|U.S. Republican presidential candidate Newt Gingrich addresses the Vestavia Hills Chamber of Commerce at the Vestavia Hills Country Club, Alabama March 13, 2012. REUTERS/Marvin Gentry
WASHINGTON, D.C. -- Defying the "elite media," the establishment, and maybe even common sense, Newt Gingrich is not going anywhere despite his southern revival strategy falling flat Tuesday.
Following his two defeats in Alabama and Mississippi -- both of which were won by the increasingly credible conservative challenger Rick Santorum -- Gingrich vowed to stay in the Republican nomination race until the party's convention in August no matter what -- even if fellow conservatives think he's "dead."
"Gingrich's final act could be kingmaker by getting out and endorsing, but pride cometh before the fall. Gingrich is in mid-fall," wrote conservative pundit Erick Erickson on his RedState.com blog.
"What a sad end to a brilliant legacy. But his campaign is over. All we need is Haley Joel Osment and M. Night Shyamalan to point out to him he is dead."
The Gingrich campaign even admitted Wednesday they are staying in the race just to spoil it for Mitt Romney, and hopefully force a brokered convention in which anyone can win, regardless of how few American conservatives actually want Gingrich to be president.
"Our goal first is to keep Romney well below 1,000," Gingrich spokesman R.C. Hammond told reporters. "This will be the first time in our party in modern politics that we're going to go to the convention floor."
As recently as last week, the Gingrich's camp admitted Tuesday's Bible Belt contests were "must wins" if he was to stay relevant in the race.
But ever the optimist, Gingrich read the drubbing another way -- voters may not want him, but they don't want Romney, either.

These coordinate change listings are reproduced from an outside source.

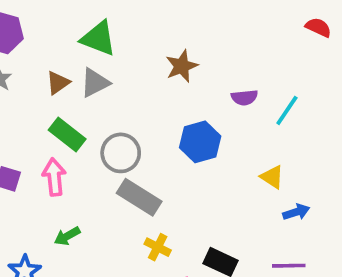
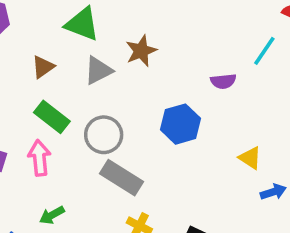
brown star: (182, 66) -> (141, 51), moved
gray triangle: (95, 83) -> (98, 70), moved
cyan line: (287, 110) -> (264, 51), moved

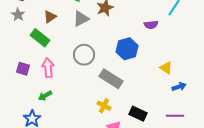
green rectangle: (52, 117) -> (40, 38), moved
gray rectangle: (122, 178) -> (111, 79), moved
green arrow: (52, 215) -> (45, 96), moved

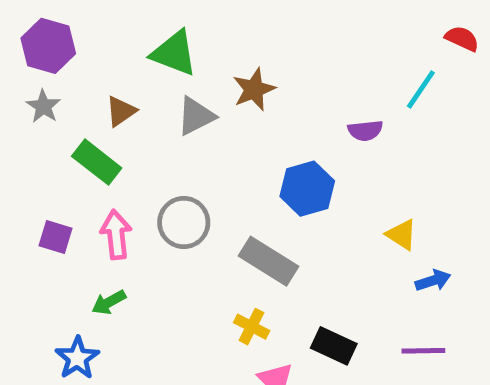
gray circle: (84, 55) -> (184, 223), moved

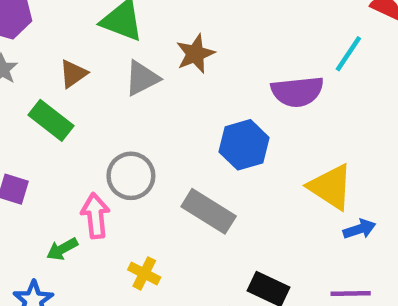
purple semicircle: (365, 131) -> (297, 92), size x1.6
pink arrow: (116, 235) -> (95, 216), moved
yellow triangle: (402, 235) -> (331, 187), size x1.6
yellow cross: (252, 327) -> (144, 273), moved

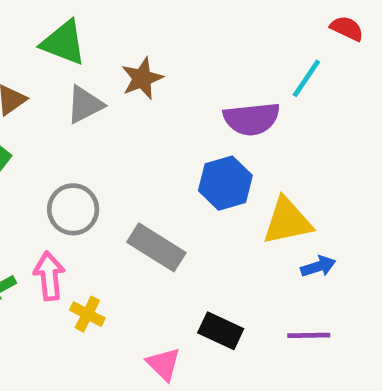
blue hexagon: (244, 145) -> (225, 183), moved
yellow triangle: (331, 187) -> (287, 221), turned -45
pink arrow: (95, 216) -> (49, 276), moved

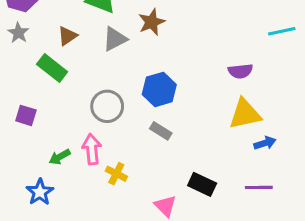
cyan line: (306, 78) -> (282, 31), moved, turned 44
purple semicircle: (252, 119) -> (240, 71), moved, size x0.7
blue hexagon: (225, 183) -> (159, 89), moved
gray rectangle: (156, 247) -> (161, 131), size x0.6

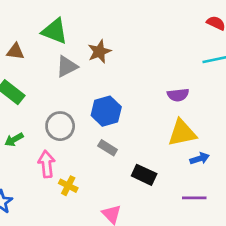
brown triangle: (67, 36) -> (15, 51), moved, turned 42
green arrow: (60, 157) -> (14, 140), moved
black rectangle: (202, 184) -> (144, 175), moved

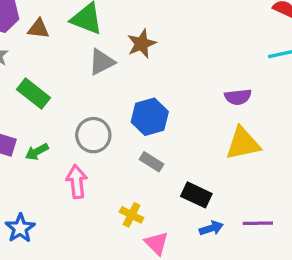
brown triangle: (15, 51) -> (38, 29), moved
blue arrow: (200, 159) -> (211, 228), moved
yellow cross: (68, 186) -> (132, 215), moved

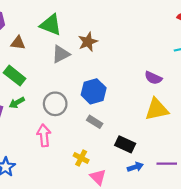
brown triangle: (38, 29) -> (18, 43), moved
purple semicircle: (238, 97) -> (153, 78), turned 30
green arrow: (37, 152) -> (17, 103), moved

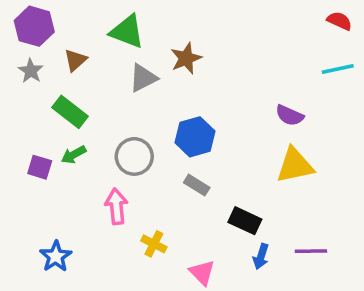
brown triangle: (18, 43) -> (75, 60), turned -49
yellow cross: (81, 158) -> (154, 244), moved
blue arrow: (135, 167) -> (261, 256), turned 126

"One of the things (Tuesday) proved is that the elite media's effort to convince the nation that Mitt Romney is inevitable just collapsed," Gingrich said Tuesday night in Alabama. "I hope this evening we have ended any news media talk of the inevitability of their hand picked candidate."
He also mocked Romney for losing, but did not admit defeat himself.
"If you're the front runner and you keep coming in third, you're not much of a frontrunner."
But if Gingrich's continued candidacy is to play the spoiler and stop Romney -- whom he blames for his losses -- Gingrich may in fact inadvertently help his nemesis win by splitting the anybody-but-Romney votes with the socially-conservative Santorum.
Indeed, despite finishing third in both southern contests in which the three leading candidates virtually tied, Romney actually amassed more delegates than either Santorum or Gingrich, since the former Massachusetts governor won the Hawaii and American Samoa caucuses that also took place Tuesday.
On Tuesday, Romney won 41 delegates, followed by Santorum with 35, and Gingrich with 24.
And so, while Tuesday's southern contests might have winnowed the field if nothing else, the Republican nomination race limps on to other high-stakes contests later this month.
Both Romney and Santorum are campaigning in Puerto Rico -- Gingrich is sending his daughter -- ahead of that territory's contest on Sunday when 23 delegates are up for grabs. Illinois -- a big prize with 54 delegates at stake -- votes on Tuesday.
And Gingrich was campaigning in the Prairie State Wednesday, even though Illinois like so many others in the race so far, is a run-away two-way race between Romney and Santorum.
A Chicago Tribune poll released last week showed Romney at 35% and Santorum at 31%, a gap within the poll's margin of error. Gingrich was a distant third at 12%, while Paul had just 7% support.